Mas, para Belli, a estratégia elaborada em 2020 "é muito pouco eficiente e não é estratégica", e apenas traz uma lista de ideias do que deveria ser IA ou como a população seria beneficiada. "Não tem um elemento estratégico e nem de quem ficaria responsável pela regulamentação", diz.
A proposta apresentada pelo senador Rodrigo Pachedo substitui os projetos anteriores sobre o assunto. Sendo assim, a proposição deve passar pela análise nas comissões temáticas do Senado, especialmente a Comissão de Ciência, Tecnologia, Inovação, Comunicação e Informática (CCTI). Também é provável que seja criada uma comissão especial para discutir o tema.
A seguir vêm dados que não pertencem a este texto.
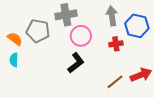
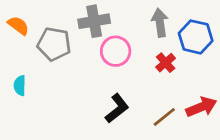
orange semicircle: (15, 39) -> (18, 25), moved
red cross: (116, 44) -> (166, 63), turned -32
black L-shape: (76, 63) -> (117, 108), moved

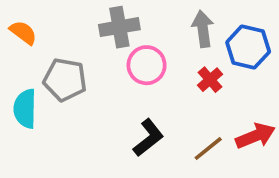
gray pentagon: (54, 44) -> (65, 80), moved
cyan semicircle: (20, 86) -> (25, 109), size x1.5

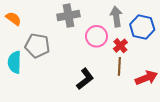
pink circle: (147, 65) -> (97, 36), moved
brown line: (208, 149) -> (119, 66), moved, turned -48

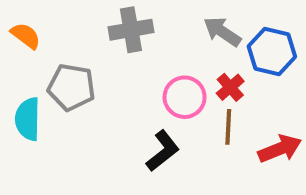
gray arrow: (116, 17) -> (222, 32), turned -48
pink circle: (97, 36) -> (185, 97), moved

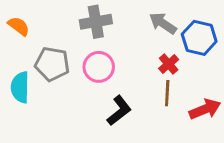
pink circle: (185, 97) -> (99, 67), moved

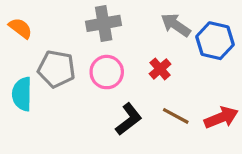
red cross: (169, 64) -> (160, 69), moved
brown line: (167, 93) -> (176, 116), moved, turned -65

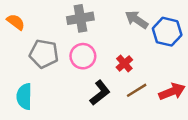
red cross: (160, 69) -> (124, 63), moved
cyan semicircle: (22, 94) -> (24, 96), moved
brown line: (176, 116) -> (137, 90), turned -60

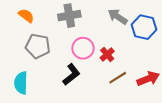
orange semicircle: (16, 22) -> (26, 16), moved
pink circle: (83, 56) -> (83, 48), moved
black L-shape: (100, 93) -> (71, 74), moved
Para Mequilaine, o projeto do marco legal da IA "busca garantir uma correta classificação de riscos, manter a transparência e diminuir os vieses discriminatórios de um sistema, afinal, a tecnologia deve servir ao homem e não o contrário".
"As empresas teriam diferentes enquadramentos quando do descumprimento das leis. No marco legal da IA, a lógica é muito semelhante à da LGPD em que os agentes terão requisitos mínimos como mapeamento e gestão de riscos, respondendo perante uma autoridade central", diz a advogada.
LGPD é pouco eficiente
Na avaliação de especialistas da área de tecnologia, a Lei Geral de Proteção de Dados (LGPD) - que entrou em vigor em setembro de 2020 - ainda não tem sido suficiente para proteger os dados pessoais. A lei surgiu para proteger a privacidade dos brasileiros e regulamentar o uso das informações pelas empresas, devido a inúmeros casos de vazamentos, comercialização e uso inapropriado de dados pessoais.
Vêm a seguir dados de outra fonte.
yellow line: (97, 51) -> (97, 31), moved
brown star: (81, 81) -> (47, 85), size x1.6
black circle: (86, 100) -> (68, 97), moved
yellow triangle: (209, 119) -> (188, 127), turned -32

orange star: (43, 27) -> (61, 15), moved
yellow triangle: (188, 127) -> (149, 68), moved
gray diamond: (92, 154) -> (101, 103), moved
Há uma série de normas para que as empresas e as organizações cumpram e, assim, garantam transparência e segurança ao armazenar, tratar e compartilhar os dados pessoais de alguém, seja no meio físico ou on-line. Entre as normas da LGPD, consta:
- o direito de solicitar que os seus dados pessoais sejam excluídos de determinada empresa;
- anular o consentimento de compartilhamento de dados;
- transferir os seus dados para outra prestadora de serviços;
- aceitar ou não compartilhar os seus dados com alguma empresa.
Segundo Belli, "o que falta é uma fiscalização e implementação da lei que seja mais robusta, eficiente e efetiva". Ele explica que as cláusulas da LGPD são "vagas e precisam ser mais bem explicadas". "Estamos numa situação em que a prática é irreal da lei. Trata-se de uma resposta a proteção de dados, mas precisamos de mais recursos para um trabalho eficiente", diz o especialista.